Stored dataset items:

↓↓↓

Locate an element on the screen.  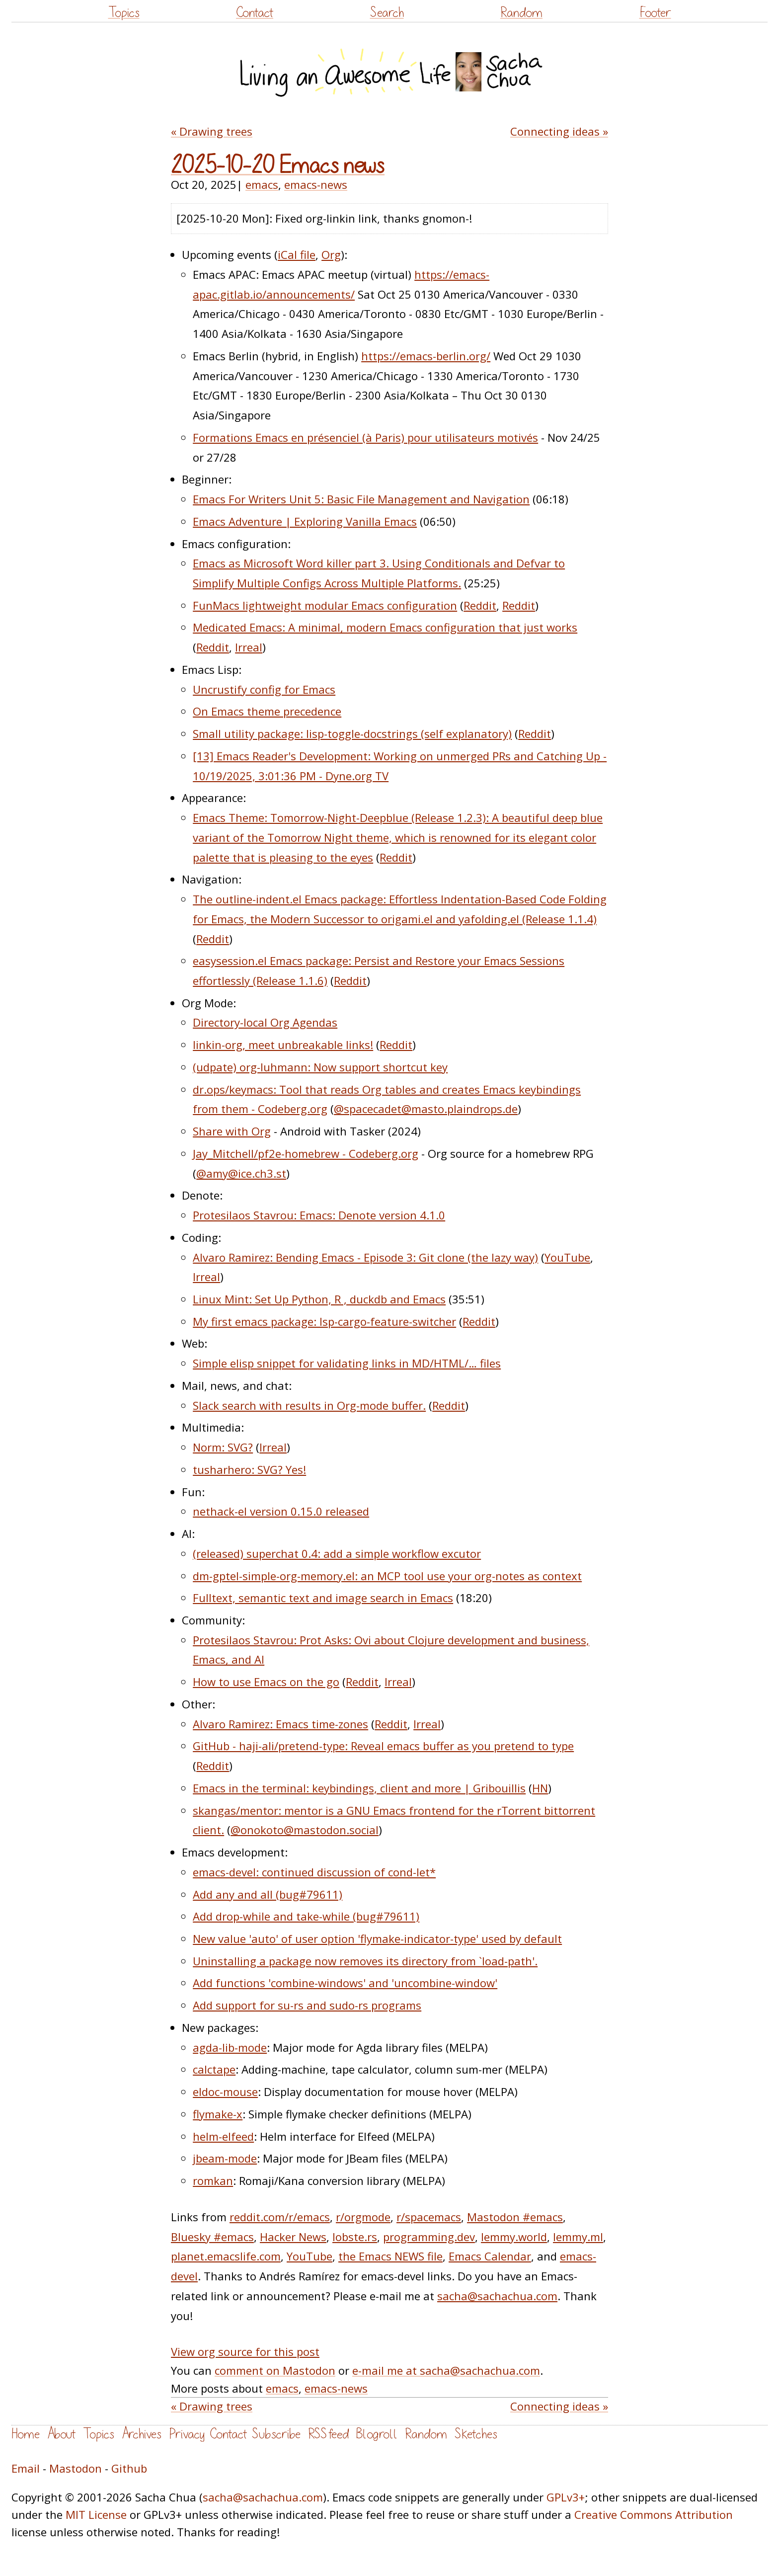
Contact is located at coordinates (254, 12).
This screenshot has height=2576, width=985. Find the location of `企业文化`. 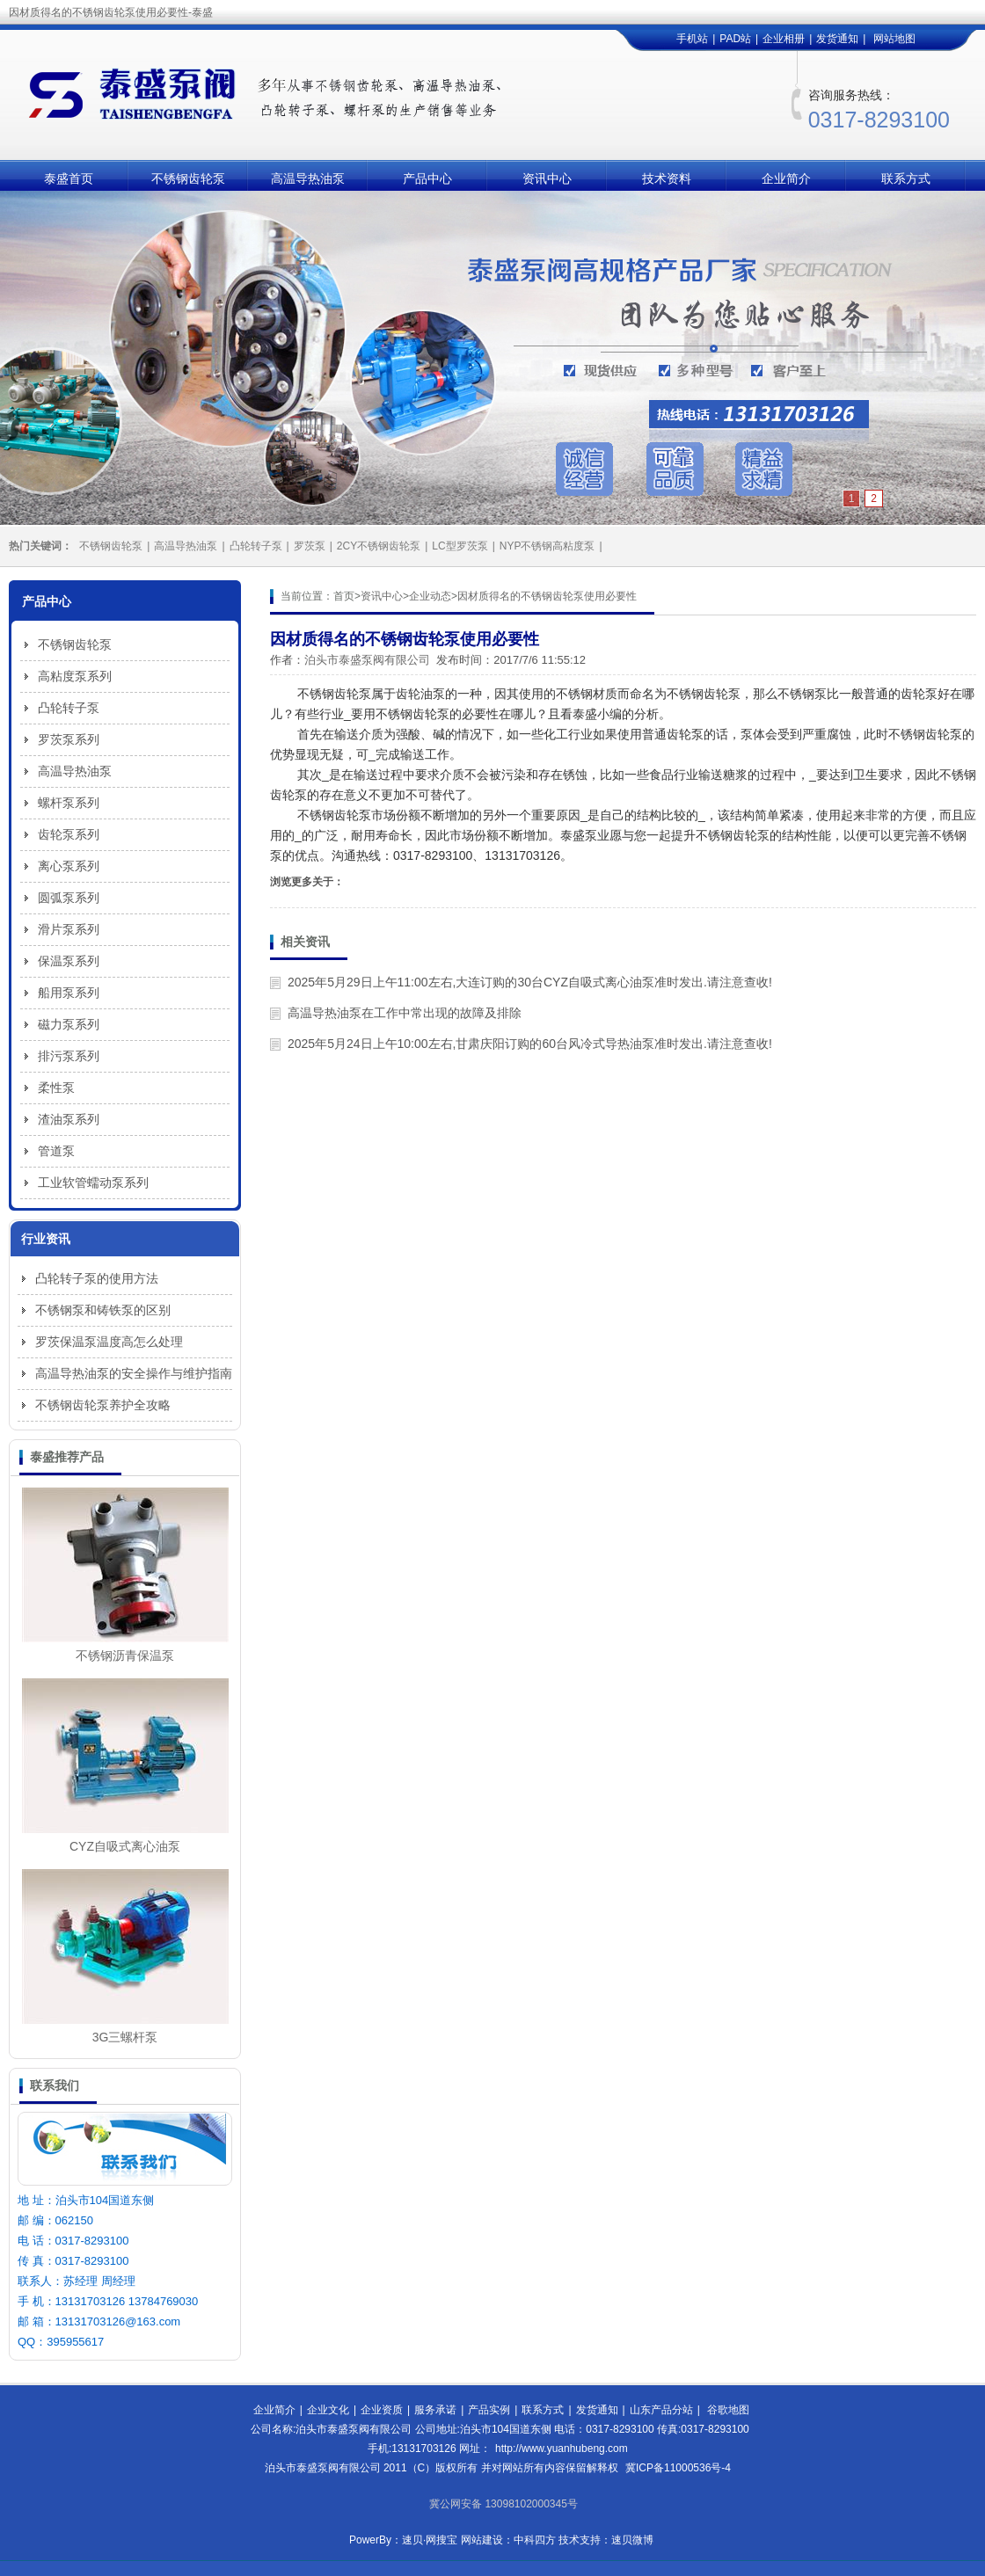

企业文化 is located at coordinates (328, 2410).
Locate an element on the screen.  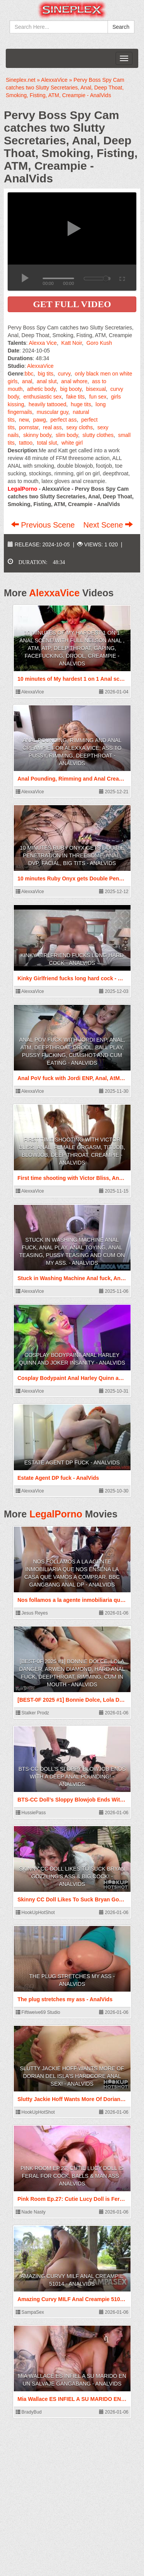
perfect ass is located at coordinates (63, 420).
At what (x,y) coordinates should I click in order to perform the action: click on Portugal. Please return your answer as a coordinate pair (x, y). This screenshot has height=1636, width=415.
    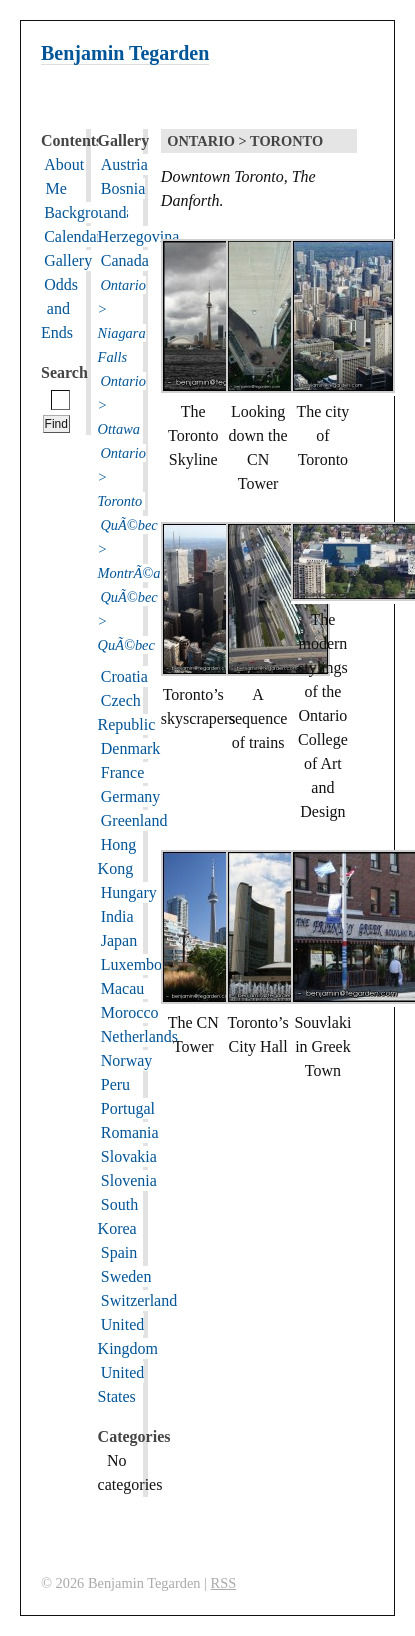
    Looking at the image, I should click on (128, 1108).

↑↑↑

Repeat each entry above exactly, passing over any images.

Expected output:
Locate an element on the screen.  
Contact is located at coordinates (254, 12).
This screenshot has height=2576, width=985. Find the location of `企业文化`. 

企业文化 is located at coordinates (328, 2410).
Locate an element on the screen.  
perfect ass is located at coordinates (63, 420).
At what (x,y) coordinates should I click in order to perform the action: click on Portugal. Please return your answer as a coordinate pair (x, y). This screenshot has height=1636, width=415.
    Looking at the image, I should click on (128, 1108).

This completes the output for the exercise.